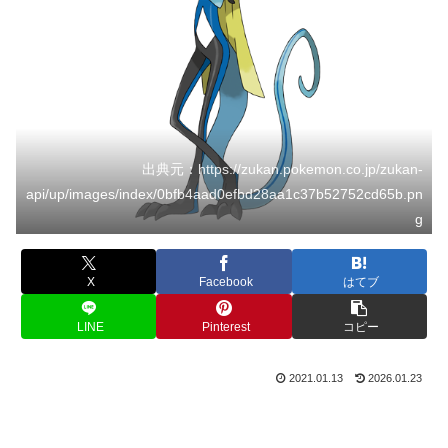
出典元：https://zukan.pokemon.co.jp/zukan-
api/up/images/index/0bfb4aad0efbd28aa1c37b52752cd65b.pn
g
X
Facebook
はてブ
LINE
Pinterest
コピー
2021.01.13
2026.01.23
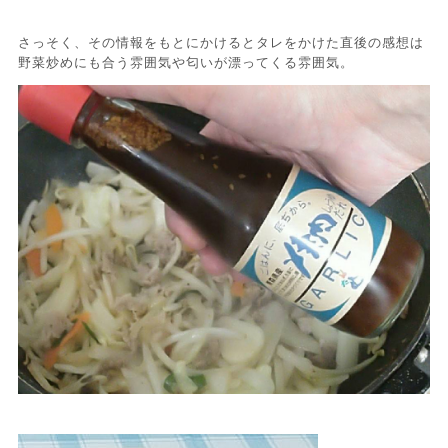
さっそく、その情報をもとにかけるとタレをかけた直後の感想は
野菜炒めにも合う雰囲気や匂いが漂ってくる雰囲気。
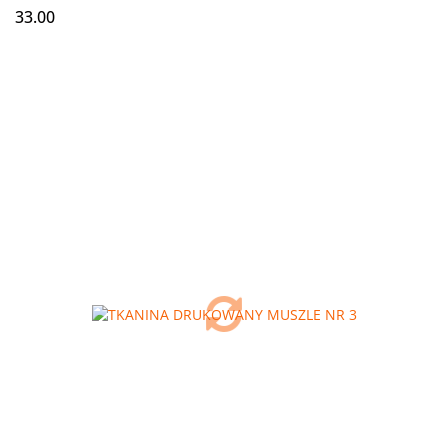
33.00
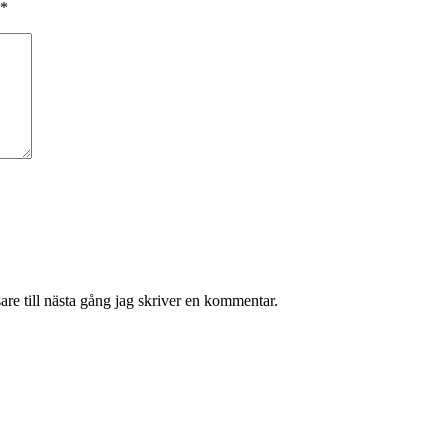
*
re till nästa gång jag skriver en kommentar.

☆ ☆ ☆ ☆ ☆

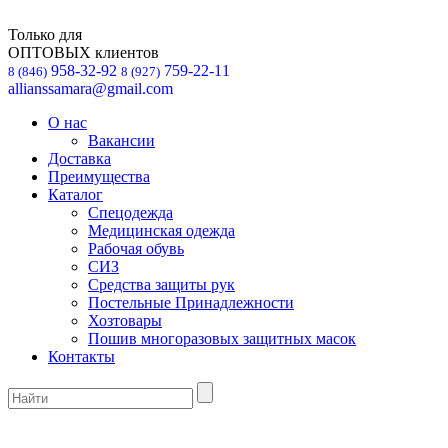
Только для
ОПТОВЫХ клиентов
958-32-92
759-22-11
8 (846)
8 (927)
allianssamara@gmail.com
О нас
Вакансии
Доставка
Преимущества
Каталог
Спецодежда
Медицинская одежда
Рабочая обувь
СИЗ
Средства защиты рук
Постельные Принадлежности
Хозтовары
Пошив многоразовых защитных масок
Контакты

☆ ☆ ☆ ☆ ☆

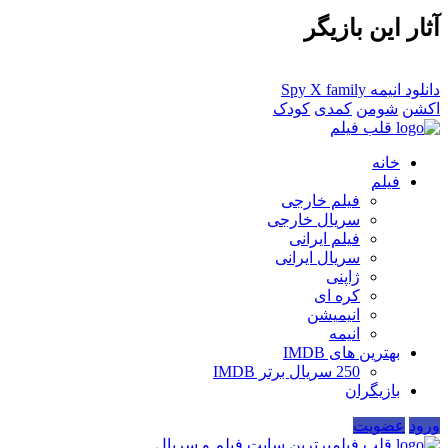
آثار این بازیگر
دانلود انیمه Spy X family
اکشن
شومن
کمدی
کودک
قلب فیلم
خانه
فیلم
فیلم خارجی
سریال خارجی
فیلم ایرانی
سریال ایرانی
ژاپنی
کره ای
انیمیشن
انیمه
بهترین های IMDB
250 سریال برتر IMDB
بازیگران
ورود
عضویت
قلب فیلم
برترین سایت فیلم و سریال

☆ ☆ ☆ ☆ ☆

_THE PROBLEM_
Copy each line in the entries above where the word "فیلم" shows up.

_ANSWER BOX_
قلب فیلم
فیلم
فیلم خارجی
فیلم ایرانی
قلب فیلم
برترین سایت فیلم و سریال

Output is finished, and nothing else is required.